Monday, October 22, 2007

Chef Chu's

Hesitation turns to satisfaction

Chef Chu's is a Chinese place. The fist visit was still vivid in my mind.

Totof and I saw this restaurant on El Camino and Totof suggested to try it. We walked in. The lighting is bright. It has a bar. It has an open kitchen. Wow, so unusual for a Chinese restaurant. Interesting.

We waited for 20 min since so many people before us. We then were led to a table. The table settings were in Chinese style. The decoration was Neo Classic Chinese. But, something struck my eyes. I looked around. I was in minority part. Not many Asians in this place. I became hesitated. I wondered if Chef Chu's food was for non Asians. My interests was replaced by worries.

That's why

We saw the menu. I understood why so many non-Asians were here. The menu design was genius. You saw authentic dishes were mingled with American favorite Chinese dishes. The menu listing was segmented by Appetizer, Soup, Salad, Entree, Chef Special, and Dessert. How many times have you seen a Chinese restaurant with this type menu? Rare. Either you never or you have just seen it in five star hotels' Chinese theme restaurants. It appeared that non-Asians liked this menu settings. That's why so many non Asians in Chef Chu's.

Interesting.

We ordered three dishes. It was me to drive the ordering. I listened to Totof's suggestions and decided what would fit tonight's appetite. We tried some simple dishes. I knew if these simple dishes were tasty., Then this restaurant would be worth being visited twice.

We ordered Sizzling Rice Soup with shrimp, Fresh Basil-garlic Chicken in a Clay Pot, and Taiwan-Style Chow Fun.

Sizzling rice soup was served tactically. Chef Chu's made the serving of this dish like a performance. The waiter poured the soup body at your table over sizzling rice crusts. Its sizzling sound attracted people's attention. It ingredients included snow peas, bamboo shoots, shrimp, and rice crusts. The soup was fresh. Not American at all. We liked it.

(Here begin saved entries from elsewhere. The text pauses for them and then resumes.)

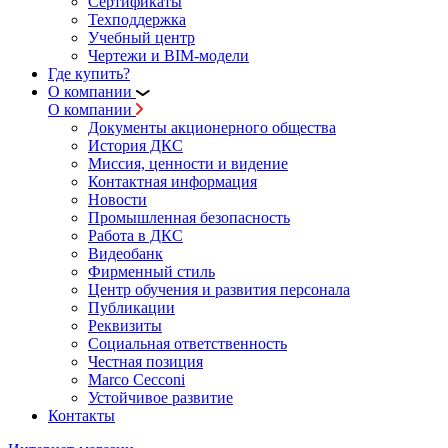
Сертификаты
Техподдержка
Учебный центр
Чертежи и BIM-модели
Где купить?
О компании
О компании
Документы акционерного общества
История ДКС
Миссия, ценности и видение
Контактная информация
Новости
Промышленная безопасность
Работа в ДКС
Видеобанк
Фирменный стиль
Центр обучения и развития персонала
Публикации
Реквизиты
Социальная ответственность
Честная позиция
Marco Cecconi
Устойчивое развитие
Контакты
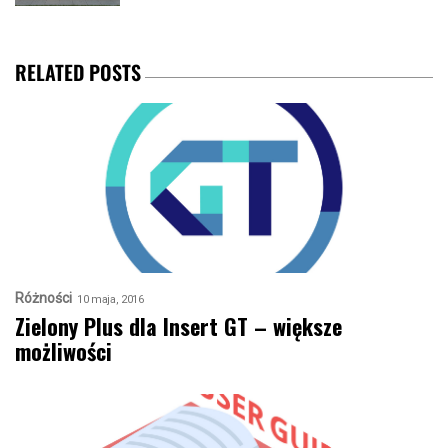
RELATED POSTS
Różności
10 maja, 2016
Zielony Plus dla Insert GT – większe
możliwości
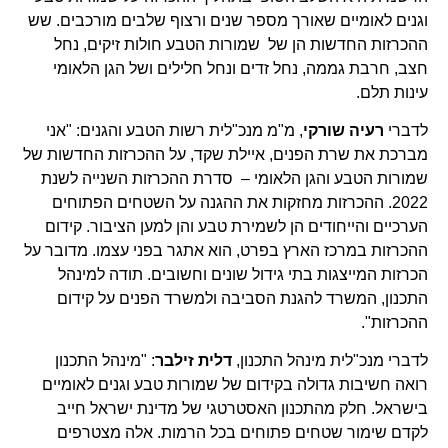
וגנים לאומיים שאורך מספר שנים ורצוף שלבים מורכבים. שש
ההכרזות החדשות הן של שמורות הטבע חולות זיקים, נחל
חצב, חרבת גממה, נחל זדים ונחל חלילים ושל הגן הלאומי
עינות תלם.
לדברי
רעיה שורקי
, מ"מ מנכ"לית רשות הטבע והגנים: "אני
מברכת את שרת הפנים, איילת שקד, על ההכרזות החדשות של
שמורות הטבע והגן הלאומי – סדרת ההכרזות השנייה לשנת
2022. ההכרזות מחזקות את ההגנה על השטחים הפתוחים
הערכיים והייחודים הן לשמירת טבע והן למען הציבור. קידום
ההכרזות במרכז הארץ בפרט, הוא אתגר בפני עצמו. מדובר על
הכרזות המייצגות בתי גידול שונים וחשובים. תודה למינהל
התכנון, המשרד להגנת הסביבה ולמשרד הפנים על קידום
ההכרזות".
לדברי מנכ"לית מינהל התכנון,
דלית זילבר
: "מינהל התכנון
רואה חשיבות גדולה בקידום של שמורות טבע וגנים לאומיים
בישראל. חלק מהתכנון האסטרטגי של מדינת ישראל חייב
לקדם שימור שטחים פתוחים בכל הרמות. אלה מצטרפים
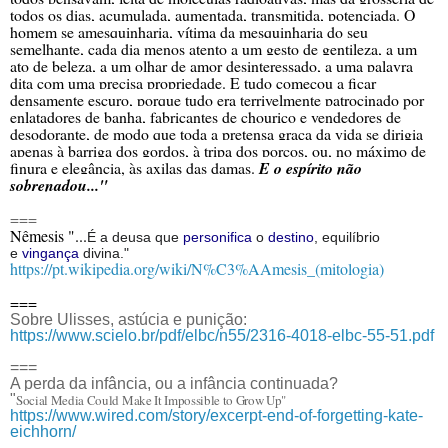
todos os dias, acumulada, aumentada, transmitida, potenciada. O
homem se amesquinharia, vítima da mesquinharia do seu
semelhante, cada dia menos atento a um gesto de gentileza, a um
ato de beleza, a um olhar de amor desinteressado, a uma palavra
dita com uma precisa propriedade. E tudo começou a ficar
densamente escuro, porque tudo era terrivelmente patrocinado por
enlatadores de banha, fabricantes de chouriço e vendedores de
desodorante, de modo que toda a pretensa graça da vida se dirigia
apenas à barriga dos gordos, à tripa dos porcos, ou, no máximo de
finura e elegância, às axilas das damas.
E o espírito não
sobrenadou..."
===
Nêmesis "...
É a deusa que
personifica
o
destino
, equilíbrio
e
vingança
divina."
https://pt.wikipedia.org/wiki/N%C3%AAmesis_(mitologia)
===
Sobre Ulisses, astúcia e punição:
https://www.scielo.br/pdf/elbc/n55/2316-4018-elbc-55-51.pdf
===
A perda da infância, ou a infância continuada?
"
Social Media Could Make It Impossible to Grow Up"
https://www.wired.com/story/excerpt-end-of-forgetting-kate-
eichhorn/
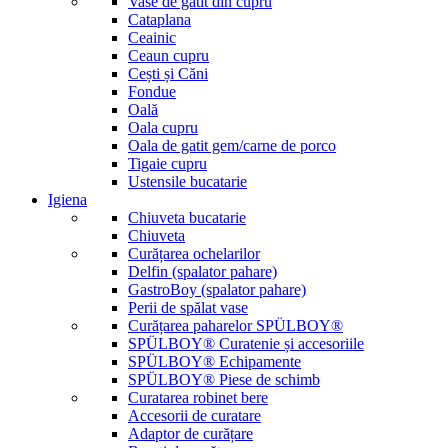
Vase de gatit din cupru
Cataplana
Ceainic
Ceaun cupru
Cești și Căni
Fondue
Oală
Oala cupru
Oala de gatit gem/carne de porco
Tigaie cupru
Ustensile bucatarie
Igiena
Chiuveta bucatarie
Chiuveta
Curățarea ochelarilor
Delfin (spalator pahare)
GastroBoy (spalator pahare)
Perii de spălat vase
Curățarea paharelor SPÜLBOY®
SPÜLBOY® Curatenie și accesoriile
SPÜLBOY® Echipamente
SPÜLBOY® Piese de schimb
Curatarea robinet bere
Accesorii de curatare
Adaptor de curățare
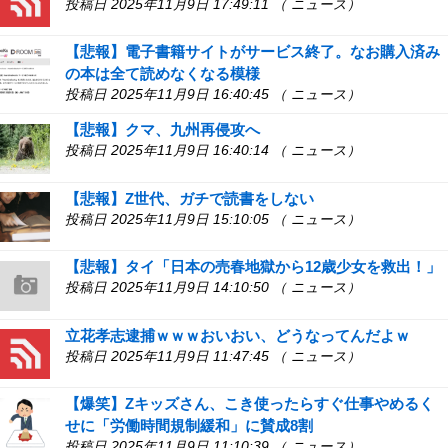
投稿日 2025年11月9日 17:49:11 （ ニュース）
【悲報】電子書籍サイトがサービス終了。なお購入済み
の本は全て読めなくなる模様
投稿日 2025年11月9日 16:40:45 （ ニュース）
【悲報】クマ、九州再侵攻へ
投稿日 2025年11月9日 16:40:14 （ ニュース）
【悲報】Z世代、ガチで読書をしない
投稿日 2025年11月9日 15:10:05 （ ニュース）
【悲報】タイ「日本の売春地獄から12歳少女を救出！」
投稿日 2025年11月9日 14:10:50 （ ニュース）
立花孝志逮捕ｗｗｗおいおい、どうなってんだよｗ
投稿日 2025年11月9日 11:47:45 （ ニュース）
【爆笑】Zキッズさん、こき使ったらすぐ仕事やめるく
せに「労働時間規制緩和」に賛成8割
投稿日 2025年11月9日 11:10:39 （ ニュース）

The serving way was western. They serve you dishes subsequently. They did not brought you the second dish until you almost finished the first one. Our next dish was fresh basil-garlic chicken in a clay pot. I read on the menu that Chef Chu spent some ages in Taiwan. This fresh basil-garlic chicken was authentic Taiwanese dish. So, I wanted to try it and wanted to know if Chef Chu's knew how to cook Taiwanese dishes. The main body of this dish was wok-seared marinated boneless chicken wings. The main body was braised with roasted whole garlic cloves and jalapeno chilies in a slightly-sweet rice wine and soy reduction sauce. Served topped with fragrant basil leaves in a clay pot. The waiter brought this dish and warned us this was hot. The basil looked healthy and smelled just like basil I had in Taiwan. The presentation was Taiwanese style. I took a piece of chicken. Delicious. Nice, Chef Chu's has good Taiwanese food.

Taiwan-style chow fun was served in the middle of our second dish. I craved for good Taiwanese food these days. So I ordered two Taiwanese dishes at one dinner. The first one did not fail me. So I was highly expected for the second one. The chow fun has vermicelli rice noodles, julienned pork, cabbage, mushrooms, carrots & shallots. The noodles were cooked with pan-fried style. The dish was filled with aroma of shallots. The vegetables and pork slices were all over the plate. The color of Chef Chu's chow fun was right. You know, if you did not know how to make chow fun, you would either put too little sauce or too much sauce. So far Chef Chu's knew how to handle Taiwanese food.

Good. We were glad we found a good Taiwanese place not far away from our places.